What the task asks: How many lines in the entries below contain "each"? Answer with the number only.

:::::

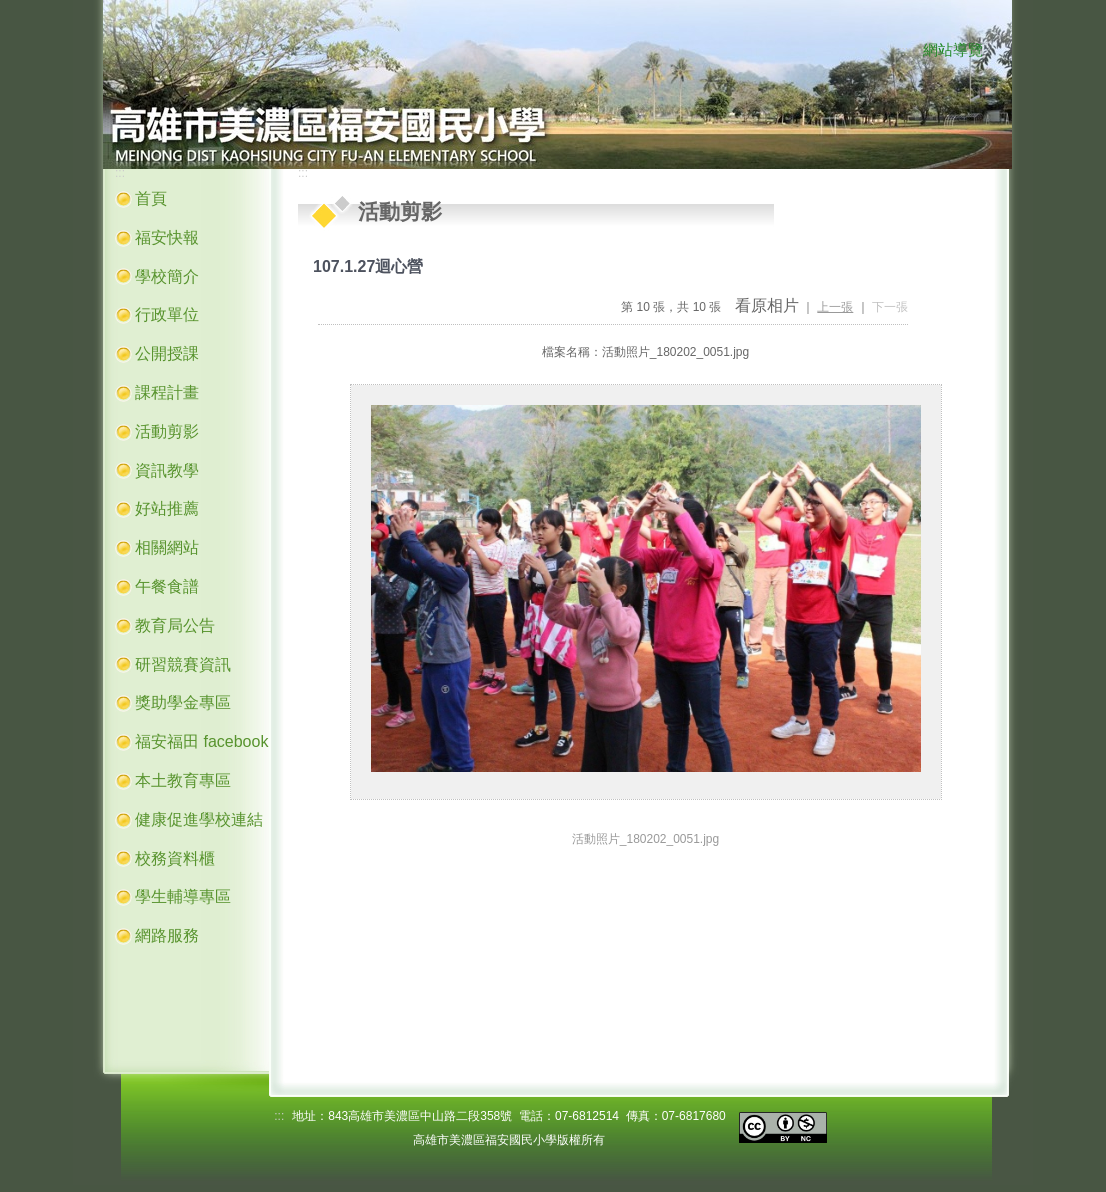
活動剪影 (167, 431)
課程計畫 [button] (167, 392)
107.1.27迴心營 (368, 266)
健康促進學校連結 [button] (199, 819)
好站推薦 (167, 508)
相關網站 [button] (167, 547)
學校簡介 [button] (167, 276)
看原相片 (767, 305)
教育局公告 (175, 625)
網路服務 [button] (167, 935)
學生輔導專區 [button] (183, 896)
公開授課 (167, 353)
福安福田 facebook (201, 741)
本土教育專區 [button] (183, 780)
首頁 (151, 198)
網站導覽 (953, 50)
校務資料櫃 (175, 858)
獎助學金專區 (183, 702)
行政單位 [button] (167, 314)
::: (903, 51)
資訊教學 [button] (167, 470)
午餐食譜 (167, 586)
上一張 (835, 307)
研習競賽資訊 (183, 664)
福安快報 (167, 237)
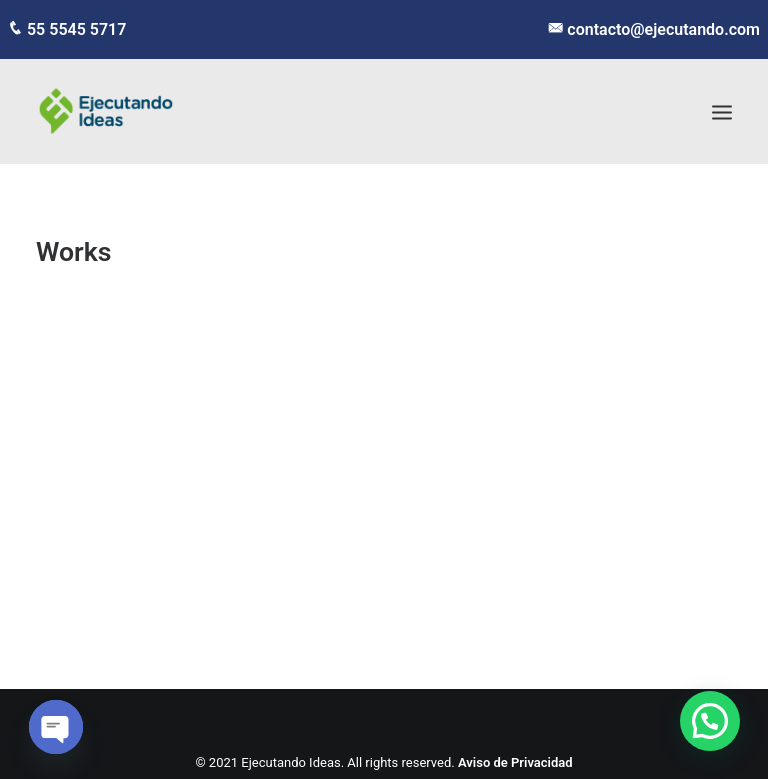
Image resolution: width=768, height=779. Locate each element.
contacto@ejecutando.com (661, 29)
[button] (710, 721)
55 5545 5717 (74, 29)
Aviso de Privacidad (515, 762)
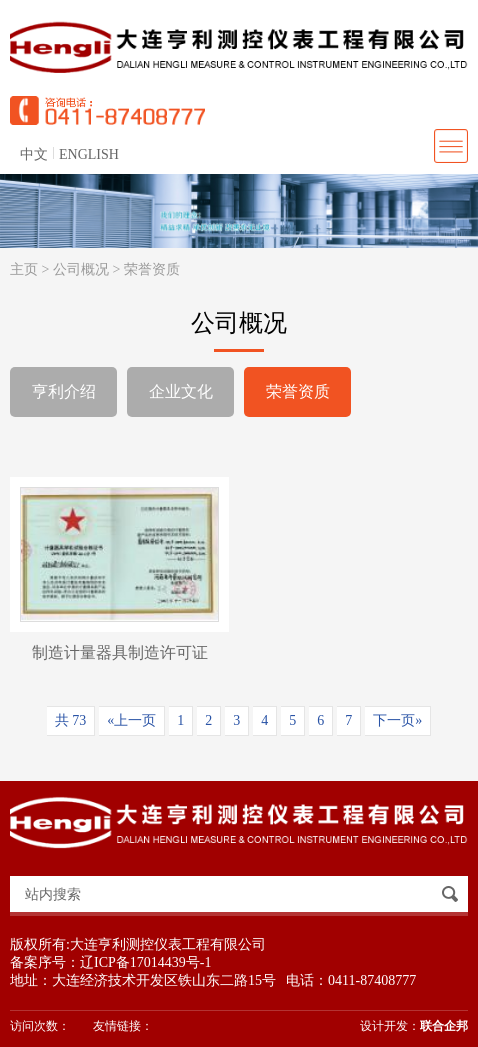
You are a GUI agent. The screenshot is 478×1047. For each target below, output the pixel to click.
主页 (24, 269)
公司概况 (81, 269)
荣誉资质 (152, 269)
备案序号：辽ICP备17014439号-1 (110, 962)
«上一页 (131, 720)
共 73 (71, 720)
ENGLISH (89, 154)
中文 (34, 154)
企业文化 (181, 391)
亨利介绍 (64, 391)
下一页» (397, 720)
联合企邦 (444, 1026)
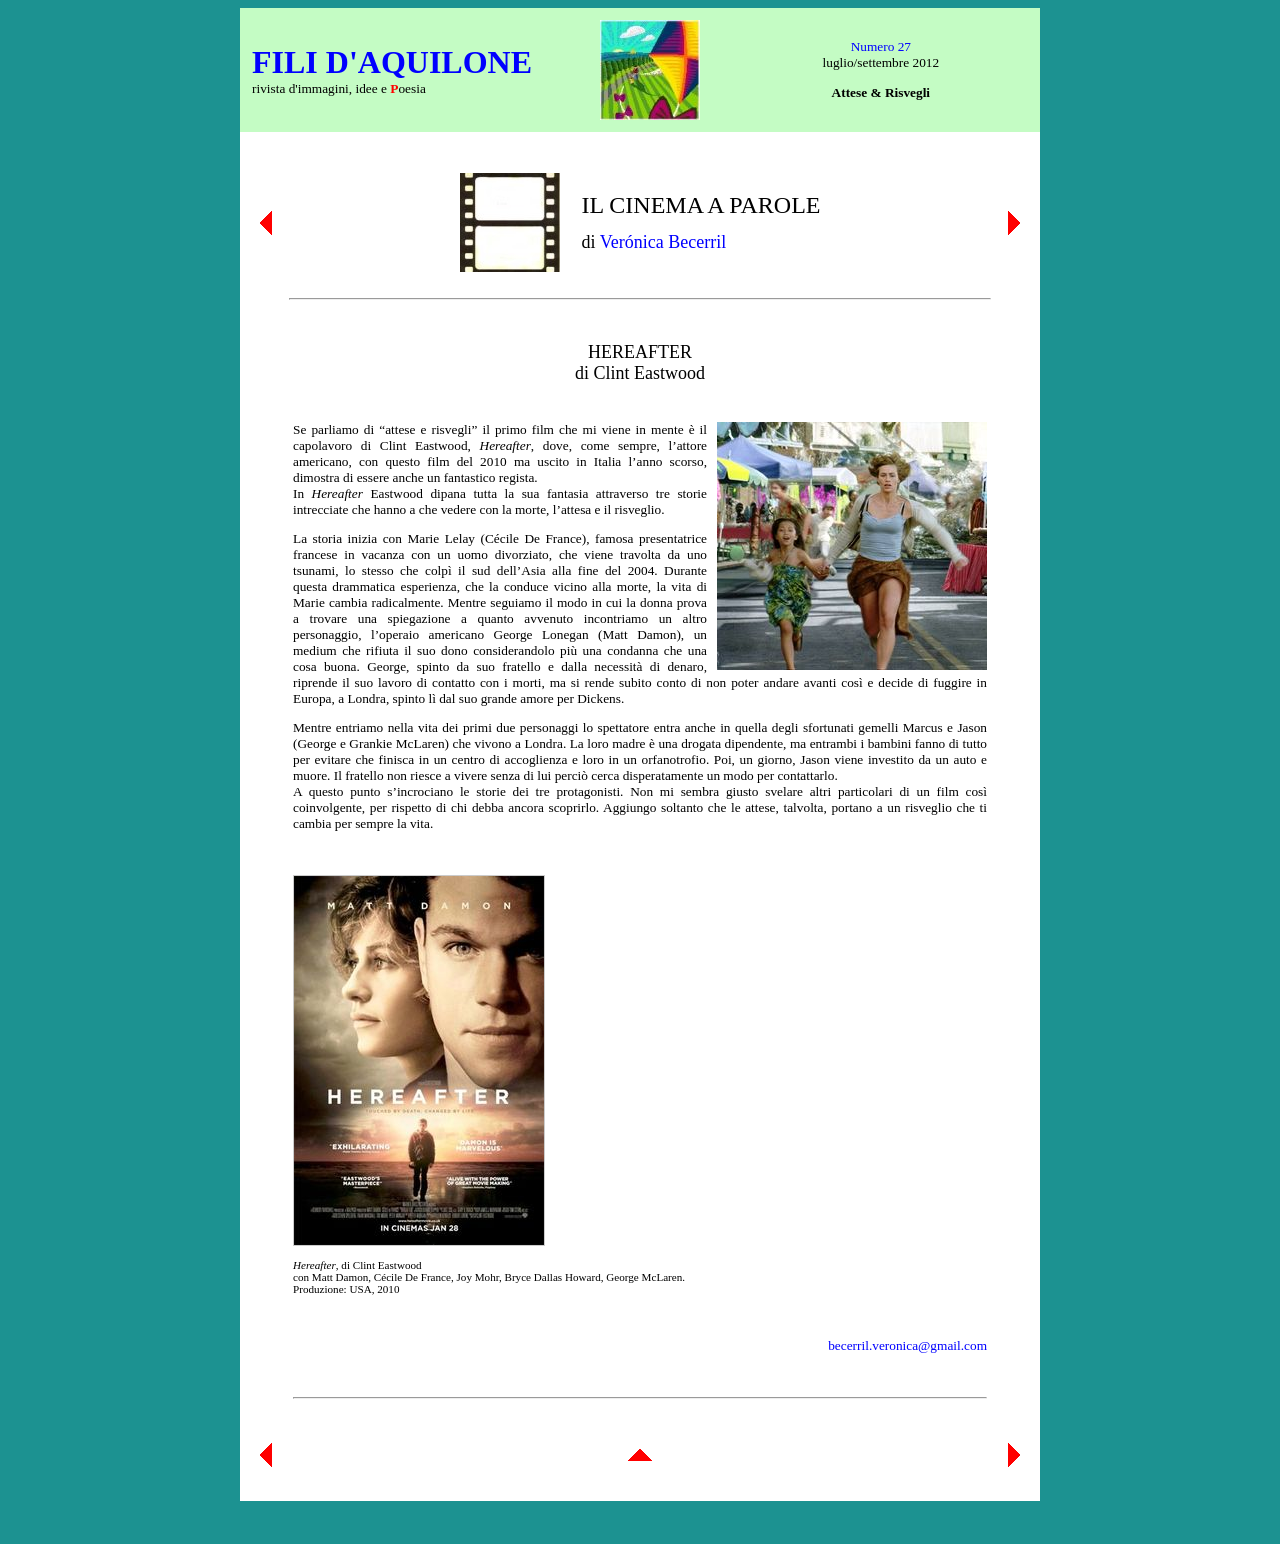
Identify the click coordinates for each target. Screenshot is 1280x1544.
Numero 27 (881, 46)
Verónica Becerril (663, 242)
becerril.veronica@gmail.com (907, 1345)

:::::

Exercise output: 3